• **SOURCE MATERIAL**:
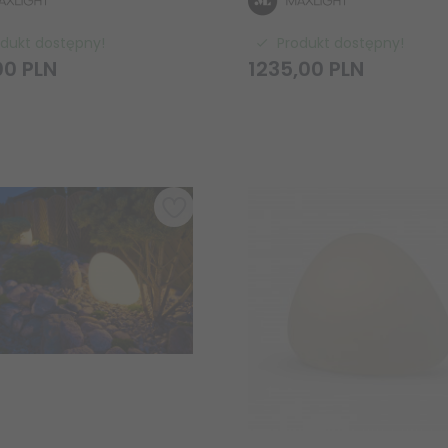
odukt dostępny!
Produkt dostępny!
00
PLN
1235,
00
PLN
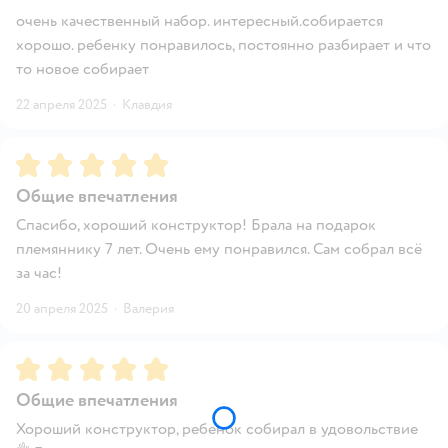
очень качественный набор. интересный.собирается
хорошо. ребенку понравилось, постоянно разбирает и что
то новое собирает
22 апреля 2025
·
Клавдия
Рейтинг:
5
Общие впечатления
Спасибо, хороший конструктор! Брала на подарок
племяннику 7 лет. Очень ему понравился. Сам собрал всё
за час!
20 апреля 2025
·
Валерия
Рейтинг:
5
Общие впечатления
Хороший конструктор, ребенок собирал в удовольствие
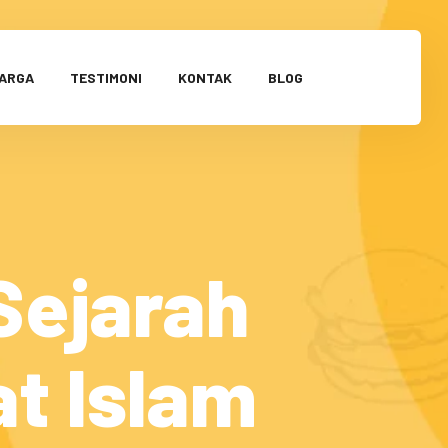
HARGA
TESTIMONI
KONTAK
BLOG
Sejarah
t Islam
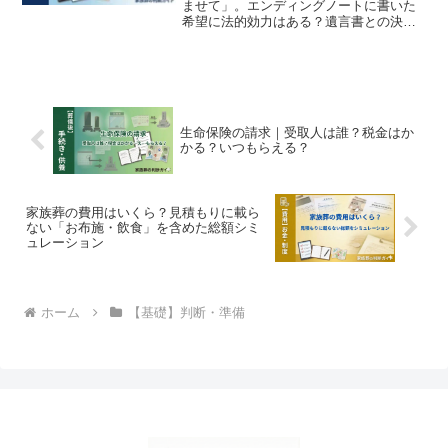
ませて」。エンディングノートに書いた
希望に法的効力はある？遺言書との決定
的な違いと、家族が困らないために書い
ておくべき最低限の項目。
生命保険の請求｜受取人は誰？税金はか
かる？いつもらえる？
家族葬の費用はいくら？見積もりに載ら
ない「お布施・飲食」を含めた総額シミ
ュレーション
ホーム
【基礎】判断・準備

• **ABOUT THIS EXERCISE**: Output the records above exactly as they are, leaving out the pictures.

• **RESULT OF THE TASK**:
odukt dostępny!
Produkt dostępny!
00
PLN
1235,
00
PLN
очень качественный набор. интересный.собирается
хорошо. ребенку понравилось, постоянно разбирает и что
то новое собирает
22 апреля 2025
·
Клавдия
Рейтинг:
5
Общие впечатления
Спасибо, хороший конструктор! Брала на подарок
племяннику 7 лет. Очень ему понравился. Сам собрал всё
за час!
20 апреля 2025
·
Валерия
Рейтинг:
5
Общие впечатления
Хороший конструктор, ребенок собирал в удовольствие
HARGA
TESTIMONI
KONTAK
BLOG
Sejarah
t Islam
ませて」。エンディングノートに書いた
希望に法的効力はある？遺言書との決定
的な違いと、家族が困らないために書い
ておくべき最低限の項目。
生命保険の請求｜受取人は誰？税金はか
かる？いつもらえる？
家族葬の費用はいくら？見積もりに載ら
ない「お布施・飲食」を含めた総額シミ
ュレーション
ホーム
【基礎】判断・準備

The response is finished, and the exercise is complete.